┌──

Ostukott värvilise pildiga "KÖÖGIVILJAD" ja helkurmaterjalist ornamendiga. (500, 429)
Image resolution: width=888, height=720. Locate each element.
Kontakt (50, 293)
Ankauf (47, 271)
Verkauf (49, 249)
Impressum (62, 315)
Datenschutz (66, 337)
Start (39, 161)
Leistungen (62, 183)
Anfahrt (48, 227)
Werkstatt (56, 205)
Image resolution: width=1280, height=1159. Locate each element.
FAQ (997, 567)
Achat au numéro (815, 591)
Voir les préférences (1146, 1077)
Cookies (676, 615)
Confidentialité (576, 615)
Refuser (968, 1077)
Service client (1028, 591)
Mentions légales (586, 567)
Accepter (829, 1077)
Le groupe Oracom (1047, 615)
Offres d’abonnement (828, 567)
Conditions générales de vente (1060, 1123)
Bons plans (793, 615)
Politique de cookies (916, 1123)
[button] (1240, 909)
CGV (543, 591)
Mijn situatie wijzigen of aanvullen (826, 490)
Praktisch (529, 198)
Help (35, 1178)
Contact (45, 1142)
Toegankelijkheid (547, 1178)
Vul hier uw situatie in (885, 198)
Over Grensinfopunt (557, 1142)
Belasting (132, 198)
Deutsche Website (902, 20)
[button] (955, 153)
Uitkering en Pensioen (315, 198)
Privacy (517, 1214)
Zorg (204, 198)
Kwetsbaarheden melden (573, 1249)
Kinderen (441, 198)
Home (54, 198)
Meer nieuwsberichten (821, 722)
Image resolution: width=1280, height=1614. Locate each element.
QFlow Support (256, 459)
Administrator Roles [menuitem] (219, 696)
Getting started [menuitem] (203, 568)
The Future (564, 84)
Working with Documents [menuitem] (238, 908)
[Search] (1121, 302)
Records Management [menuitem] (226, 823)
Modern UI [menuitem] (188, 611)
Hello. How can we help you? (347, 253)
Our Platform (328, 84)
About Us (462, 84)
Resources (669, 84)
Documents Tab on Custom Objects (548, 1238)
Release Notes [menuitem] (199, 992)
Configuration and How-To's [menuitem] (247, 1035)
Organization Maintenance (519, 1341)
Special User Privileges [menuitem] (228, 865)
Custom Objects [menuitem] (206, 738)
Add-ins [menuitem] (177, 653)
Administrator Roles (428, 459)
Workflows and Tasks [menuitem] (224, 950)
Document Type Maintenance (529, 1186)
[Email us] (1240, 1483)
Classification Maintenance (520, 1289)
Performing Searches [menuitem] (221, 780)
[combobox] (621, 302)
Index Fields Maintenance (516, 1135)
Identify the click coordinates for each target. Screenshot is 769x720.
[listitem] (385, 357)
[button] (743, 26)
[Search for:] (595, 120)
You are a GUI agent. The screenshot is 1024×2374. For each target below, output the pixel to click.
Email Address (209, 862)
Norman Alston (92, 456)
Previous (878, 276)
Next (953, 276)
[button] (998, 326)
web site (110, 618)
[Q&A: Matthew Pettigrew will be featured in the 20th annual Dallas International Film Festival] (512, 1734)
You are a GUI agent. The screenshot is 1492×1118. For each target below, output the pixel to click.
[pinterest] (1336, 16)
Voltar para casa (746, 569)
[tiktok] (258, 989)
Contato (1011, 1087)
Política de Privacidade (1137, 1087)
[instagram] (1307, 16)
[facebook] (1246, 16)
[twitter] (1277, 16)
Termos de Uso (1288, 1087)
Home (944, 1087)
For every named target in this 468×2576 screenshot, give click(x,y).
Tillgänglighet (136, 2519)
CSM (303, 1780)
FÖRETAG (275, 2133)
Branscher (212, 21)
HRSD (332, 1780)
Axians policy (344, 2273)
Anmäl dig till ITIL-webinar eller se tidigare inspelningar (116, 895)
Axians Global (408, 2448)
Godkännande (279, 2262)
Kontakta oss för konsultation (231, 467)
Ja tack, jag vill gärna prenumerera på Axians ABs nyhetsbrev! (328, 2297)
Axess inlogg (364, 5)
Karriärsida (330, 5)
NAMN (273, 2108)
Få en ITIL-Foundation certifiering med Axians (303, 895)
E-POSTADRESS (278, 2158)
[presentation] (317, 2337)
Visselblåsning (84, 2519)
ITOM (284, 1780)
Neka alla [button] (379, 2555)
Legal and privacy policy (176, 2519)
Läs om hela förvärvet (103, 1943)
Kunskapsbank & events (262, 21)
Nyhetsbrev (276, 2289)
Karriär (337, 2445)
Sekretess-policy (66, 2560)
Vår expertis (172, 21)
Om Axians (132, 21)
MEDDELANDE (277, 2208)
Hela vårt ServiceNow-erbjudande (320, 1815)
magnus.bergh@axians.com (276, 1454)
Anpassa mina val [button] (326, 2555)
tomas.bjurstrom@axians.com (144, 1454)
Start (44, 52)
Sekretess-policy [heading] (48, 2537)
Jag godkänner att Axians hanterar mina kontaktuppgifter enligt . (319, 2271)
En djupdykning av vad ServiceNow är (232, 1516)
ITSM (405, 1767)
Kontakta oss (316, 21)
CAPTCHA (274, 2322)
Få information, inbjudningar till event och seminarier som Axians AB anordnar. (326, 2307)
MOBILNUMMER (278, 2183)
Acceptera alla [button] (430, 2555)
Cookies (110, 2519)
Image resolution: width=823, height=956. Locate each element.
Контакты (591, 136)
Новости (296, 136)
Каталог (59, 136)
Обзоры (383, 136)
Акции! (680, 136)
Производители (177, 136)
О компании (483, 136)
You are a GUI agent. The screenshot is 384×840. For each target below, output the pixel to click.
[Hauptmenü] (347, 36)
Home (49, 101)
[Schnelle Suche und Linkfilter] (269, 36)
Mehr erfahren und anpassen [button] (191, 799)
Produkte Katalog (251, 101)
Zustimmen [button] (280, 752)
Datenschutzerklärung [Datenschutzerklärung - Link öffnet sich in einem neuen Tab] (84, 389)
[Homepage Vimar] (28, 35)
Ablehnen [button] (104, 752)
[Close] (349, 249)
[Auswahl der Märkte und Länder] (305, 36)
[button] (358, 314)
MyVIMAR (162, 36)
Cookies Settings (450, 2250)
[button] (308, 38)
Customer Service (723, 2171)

└──

Problem statement: Set down only the lines above that fall between the line holding "Kontakt (50, 293)" and the line holding "Custom Objects [menuitem] (206, 738)", inclusive, keeping each exact.

Task output:
Kontakt (50, 293)
Ankauf (47, 271)
Verkauf (49, 249)
Impressum (62, 315)
Datenschutz (66, 337)
Start (39, 161)
Leistungen (62, 183)
Anfahrt (48, 227)
Werkstatt (56, 205)
Image resolution: width=1280, height=1159. Locate each element.
FAQ (997, 567)
Achat au numéro (815, 591)
Voir les préférences (1146, 1077)
Cookies (676, 615)
Confidentialité (576, 615)
Refuser (968, 1077)
Service client (1028, 591)
Mentions légales (586, 567)
Accepter (829, 1077)
Le groupe Oracom (1047, 615)
Offres d’abonnement (828, 567)
Conditions générales de vente (1060, 1123)
Bons plans (793, 615)
Politique de cookies (916, 1123)
[button] (1240, 909)
CGV (543, 591)
Mijn situatie wijzigen of aanvullen (826, 490)
Praktisch (529, 198)
Help (35, 1178)
Contact (45, 1142)
Toegankelijkheid (547, 1178)
Vul hier uw situatie in (885, 198)
Over Grensinfopunt (557, 1142)
Belasting (132, 198)
Deutsche Website (902, 20)
[button] (955, 153)
Uitkering en Pensioen (315, 198)
Privacy (517, 1214)
Zorg (204, 198)
Kwetsbaarheden melden (573, 1249)
Kinderen (441, 198)
Home (54, 198)
Meer nieuwsberichten (821, 722)
Image resolution: width=1280, height=1614. Locate each element.
QFlow Support (256, 459)
Administrator Roles [menuitem] (219, 696)
Getting started [menuitem] (203, 568)
The Future (564, 84)
Working with Documents [menuitem] (238, 908)
[Search] (1121, 302)
Records Management [menuitem] (226, 823)
Modern UI [menuitem] (188, 611)
Hello. How can we help you? (347, 253)
Our Platform (328, 84)
About Us (462, 84)
Resources (669, 84)
Documents Tab on Custom Objects (548, 1238)
Release Notes [menuitem] (199, 992)
Configuration and How-To's [menuitem] (247, 1035)
Organization Maintenance (519, 1341)
Special User Privileges [menuitem] (228, 865)
Custom Objects [menuitem] (206, 738)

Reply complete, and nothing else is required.